“We don’t get hired for the floor” said the Kirkland & Ellis chairman last week after announcing the firm will spend $500 million to create its own AI platform. Legal AI raises the floor for all legal work, but clients expect Kirkland to deliver more than the minimum. This is the same for all the boutique firms I speak with.
Fortunately, you do not need millions of dollars to build a custom AI platform. You can customize general AI tools like Claude Teams or ChatGPT Business. Customizing these tools can be done in English, without the need computer programmers. You customize it like training a junior associate: explain a process, provide examples and give feedback. It will learn the patterns and adjust to your needs.
Before going further, it’s important to call out that you must use the enterprise plans, such as Claude Teams and ChatGPT Business. These plans have the security required for your client work and do not use your inputs to train the underlying models. The consumer versions are a different story and should not be used for client matters.
There is much to gain by using a general AI tool like this instead of an out-of-the-box legal-specific AI vendor.
The most important near-term benefit is flexibility. The payment terms are monthly and a fraction of the cost of the legal-specific vendors who often require an upfront annual contract. Using these tools allows you to run small, time-boxed trials to validate your return on investment.

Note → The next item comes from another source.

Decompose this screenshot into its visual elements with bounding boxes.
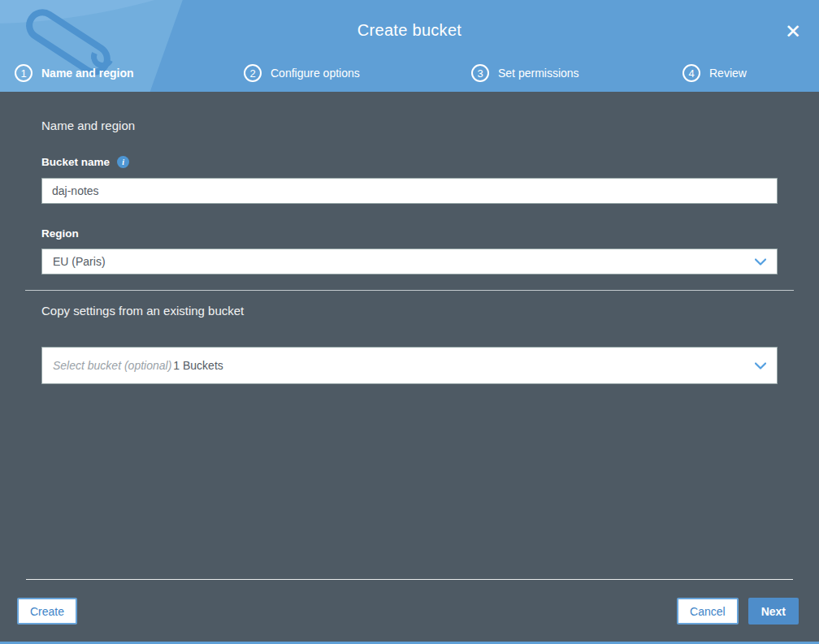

You can also use these customized versions for finance, HR, business development and other business processes. Other vendor tools restrict coverage to legal processes.
The long-term benefits are equally significant.
The pricing trajectory for the general AI tools is going in the opposite direction as the pricing for legal-specific tools. OpenAI’s CEO has said costs are dropping 10x per year. Meanwhile, legal-specific AI vendors platforms are incentivized to increase prices over time. This process is well-documented by Research Contract Consultants. They increase renewal fees and move features into higher pricing tiers to force upgrades. Expect this to continue.
You also gain a strategic advantage by owning your customizations. How you customize your tools becomes your institutional knowledge. By contrast, legal-specific AI platforms want to replicate your customizations for all their customers. If you build your own, you retain the know-how and you cement your differentiation from other firms.
While the benefits are significant, the downside is that there is a higher burden on your team to make general AI tools good. There is real work to build out prompts and processes that get strong results. If you cannot dedicate several hours per month to build the tools that save you many more hours per month, then this is not an option you should pursue – legal-specific AI tools give you the fastest value. But if you elect to build your own, you can reach a higher ceiling.